(Records from a data source)
..............................
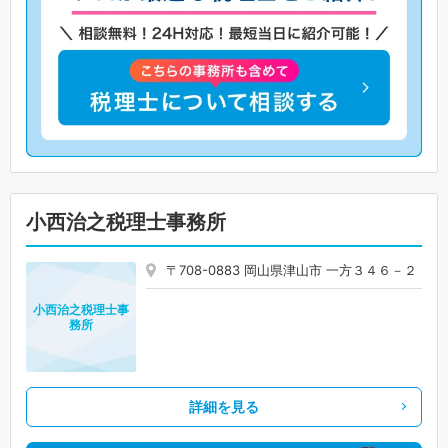
小西治之税理士事務所
〒708-0883 岡山県津山市 一方３４６－２
小西治之税理士事
務所
詳細を見る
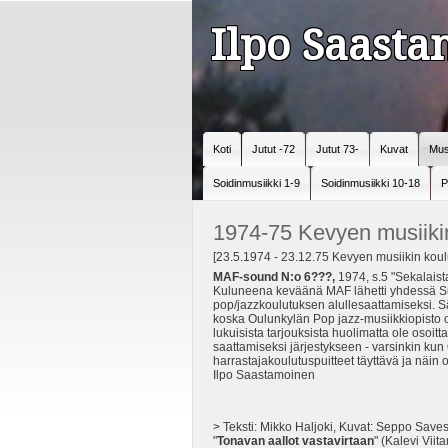
Ilpo Saast
Koti
Jutut -72
Jutut 73-
Kuvat
Mus
Soidinmusiikki 1-9
Soidinmusiikki 10-18
P
1974-75 Kevyen musiiki
[23.5.1974 - 23.12.75 Kevyen musiikin koul
MAF-sound N:o 6???,
1974, s.5 "Sekalaist
Kuluneena keväänä MAF lähetti yhdessä Suom
pop/jazzkoulutuksen alullesaattamiseksi. S
koska Oulunkylän Pop jazz-musiikkiopisto 
lukuisista tarjouksista huolimatta ole osoi
saattamiseksi järjestykseen - varsinkin ku
harrastajakoulutuspuitteet täyttävä ja näin
Ilpo Saastamoinen
> Teksti: Mikko Haljoki, Kuvat: Seppo Saves
"
Tonavan aallot vastavirtaan
" (Kalevi Vii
..............................
ACTION ITEM —
In the records above, locate each line with the word "Kevyen". Copy all such lines.

WRITTEN RESPONSE —
1974-75 Kevyen musiiki
[23.5.1974 - 23.12.75 Kevyen musiikin koul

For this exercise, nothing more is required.